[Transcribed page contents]
-------------------------

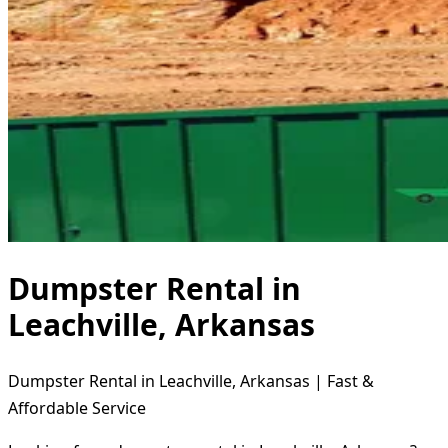
Dumpster Rental in
Leachville, Arkansas
Dumpster Rental in Leachville, Arkansas | Fast &
Affordable Service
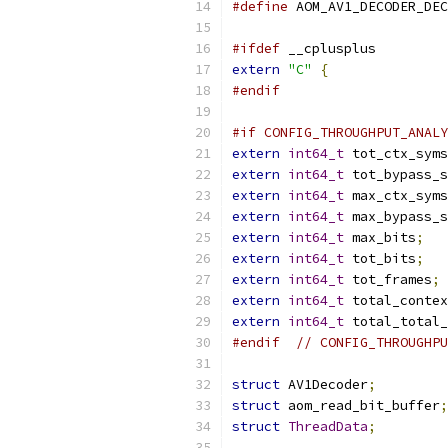
#define
 AOM_AV1_DECODER_DEC
#ifdef
 __cplusplus
extern
"C"
{
#endif
#if CONFIG_THROUGHPUT_ANALY
extern
int64_t
 tot_ctx_syms
extern
int64_t
 tot_bypass_s
extern
int64_t
 max_ctx_syms
extern
int64_t
 max_bypass_s
extern
int64_t
 max_bits
;
extern
int64_t
 tot_bits
;
extern
int64_t
 tot_frames
;
extern
int64_t
 total_contex
extern
int64_t
 total_total_
#endif
// CONFIG_THROUGHPU
struct
 AV1Decoder
;
struct
 aom_read_bit_buffer
;
struct
ThreadData
;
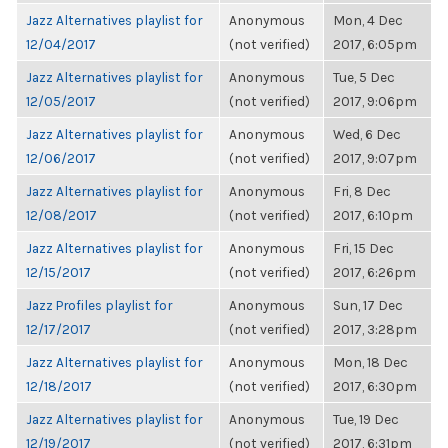
Jazz Alternatives playlist for
Anonymous
Mon, 4 Dec
12/04/2017
(not verified)
2017, 6:05pm
Jazz Alternatives playlist for
Anonymous
Tue, 5 Dec
12/05/2017
(not verified)
2017, 9:06pm
Jazz Alternatives playlist for
Anonymous
Wed, 6 Dec
12/06/2017
(not verified)
2017, 9:07pm
Jazz Alternatives playlist for
Anonymous
Fri, 8 Dec
12/08/2017
(not verified)
2017, 6:10pm
Jazz Alternatives playlist for
Anonymous
Fri, 15 Dec
12/15/2017
(not verified)
2017, 6:26pm
Jazz Profiles playlist for
Anonymous
Sun, 17 Dec
12/17/2017
(not verified)
2017, 3:28pm
Jazz Alternatives playlist for
Anonymous
Mon, 18 Dec
12/18/2017
(not verified)
2017, 6:30pm
Jazz Alternatives playlist for
Anonymous
Tue, 19 Dec
12/19/2017
(not verified)
2017, 6:31pm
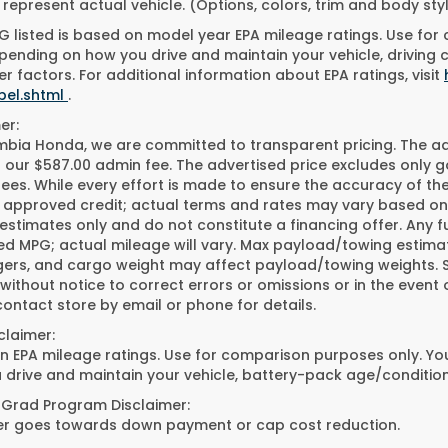
represent actual vehicle. (Options, colors, trim and body st
 listed is based on model year EPA mileage ratings. Use for
pending on how you drive and maintain your vehicle, driving 
r factors. For additional information about EPA ratings, visit
bel.shtml
.
er:
bia Honda, we are committed to transparent pricing. The adve
 our $587.00 admin fee. The advertised price excludes only g
fees. While every effort is made to ensure the accuracy of the 
h approved credit; actual terms and rates may vary based on
 estimates only and do not constitute a financing offer. Any 
ed MPG; actual mileage will vary. Max payload/towing estimat
ers, and cargo weight may affect payload/towing weights. See
ithout notice to correct errors or omissions or in the event o
ontact store by email or phone for details.
claimer:
 EPA mileage ratings. Use for comparison purposes only. Your
 drive and maintain your vehicle, battery-pack age/condition
 Grad Program Disclaimer:
fer goes towards down payment or cap cost reduction.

-------------------------

- About this exercise: Copy each record exactly. Leave any images out of the copy.

- Solution for this task:
Dumpster Rental in
Leachville, Arkansas
Dumpster Rental in Leachville, Arkansas | Fast &
Affordable Service
#define
 AOM_AV1_DECODER_DEC
#ifdef
 __cplusplus
extern
"C"
{
#endif
#if CONFIG_THROUGHPUT_ANALY
extern
int64_t
 tot_ctx_syms
extern
int64_t
 tot_bypass_s
extern
int64_t
 max_ctx_syms
extern
int64_t
 max_bypass_s
extern
int64_t
 max_bits
;
extern
int64_t
 tot_bits
;
extern
int64_t
 tot_frames
;
extern
int64_t
 total_contex
extern
int64_t
 total_total_
#endif
// CONFIG_THROUGHPU
struct
 AV1Decoder
;
struct
 aom_read_bit_buffer
;
struct
ThreadData
;
Jazz Alternatives playlist for
Anonymous
Mon, 4 Dec
12/04/2017
(not verified)
2017, 6:05pm
Jazz Alternatives playlist for
Anonymous
Tue, 5 Dec
12/05/2017
(not verified)
2017, 9:06pm
Jazz Alternatives playlist for
Anonymous
Wed, 6 Dec
12/06/2017
(not verified)
2017, 9:07pm
Jazz Alternatives playlist for
Anonymous
Fri, 8 Dec
12/08/2017
(not verified)
2017, 6:10pm
Jazz Alternatives playlist for
Anonymous
Fri, 15 Dec
12/15/2017
(not verified)
2017, 6:26pm
Jazz Profiles playlist for
Anonymous
Sun, 17 Dec
12/17/2017
(not verified)
2017, 3:28pm
Jazz Alternatives playlist for
Anonymous
Mon, 18 Dec
12/18/2017
(not verified)
2017, 6:30pm
Jazz Alternatives playlist for
Anonymous
Tue, 19 Dec
12/19/2017
(not verified)
2017, 6:31pm
represent actual vehicle. (Options, colors, trim and body st
 listed is based on model year EPA mileage ratings. Use for
pending on how you drive and maintain your vehicle, driving 
r factors. For additional information about EPA ratings, visit
bel.shtml
.
er:
bia Honda, we are committed to transparent pricing. The adve
 our $587.00 admin fee. The advertised price excludes only g
fees. While every effort is made to ensure the accuracy of the 
h approved credit; actual terms and rates may vary based on
 estimates only and do not constitute a financing offer. Any 
ed MPG; actual mileage will vary. Max payload/towing estimat
ers, and cargo weight may affect payload/towing weights. See
ithout notice to correct errors or omissions or in the event o
ontact store by email or phone for details.
claimer:
 EPA mileage ratings. Use for comparison purposes only. Your
 drive and maintain your vehicle, battery-pack age/condition
 Grad Program Disclaimer:
fer goes towards down payment or cap cost reduction.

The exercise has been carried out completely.